# Problem to work on
Each line of the data below that includes the string "pour" must be copied.

# Material for this task
--

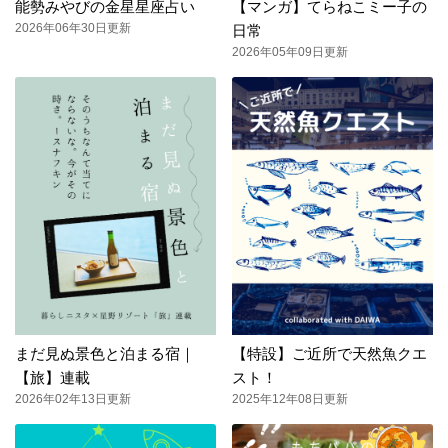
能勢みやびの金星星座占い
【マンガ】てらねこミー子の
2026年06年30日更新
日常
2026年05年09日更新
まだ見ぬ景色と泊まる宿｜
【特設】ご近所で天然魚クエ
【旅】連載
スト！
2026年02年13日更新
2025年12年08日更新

--

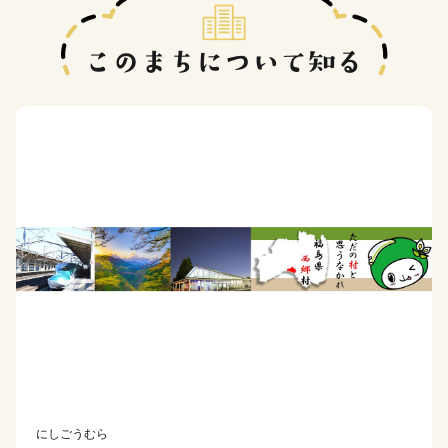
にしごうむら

--

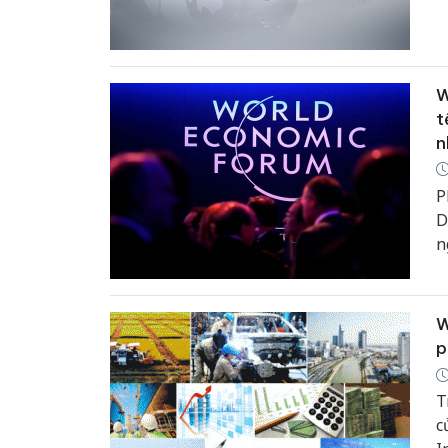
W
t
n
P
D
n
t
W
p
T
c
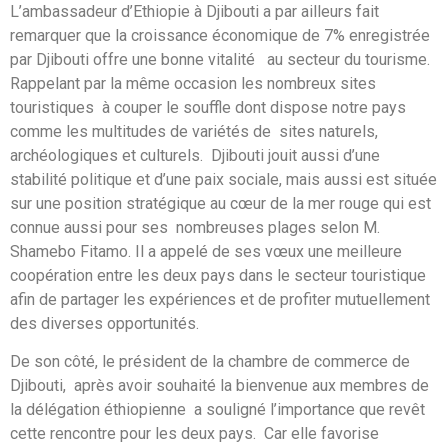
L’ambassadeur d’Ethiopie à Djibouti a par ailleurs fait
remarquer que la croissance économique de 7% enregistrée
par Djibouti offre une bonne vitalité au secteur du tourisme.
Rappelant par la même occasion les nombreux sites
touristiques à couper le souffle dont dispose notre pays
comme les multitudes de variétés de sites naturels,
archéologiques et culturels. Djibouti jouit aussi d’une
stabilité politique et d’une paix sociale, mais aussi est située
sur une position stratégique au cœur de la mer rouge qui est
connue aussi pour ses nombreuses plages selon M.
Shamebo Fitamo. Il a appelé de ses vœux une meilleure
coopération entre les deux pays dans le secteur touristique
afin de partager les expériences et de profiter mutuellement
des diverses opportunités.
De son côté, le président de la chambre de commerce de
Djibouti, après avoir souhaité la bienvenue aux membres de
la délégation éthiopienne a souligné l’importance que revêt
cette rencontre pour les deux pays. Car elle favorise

--

# Task response
connue aussi pour ses nombreuses plages selon M.
cette rencontre pour les deux pays. Car elle favorise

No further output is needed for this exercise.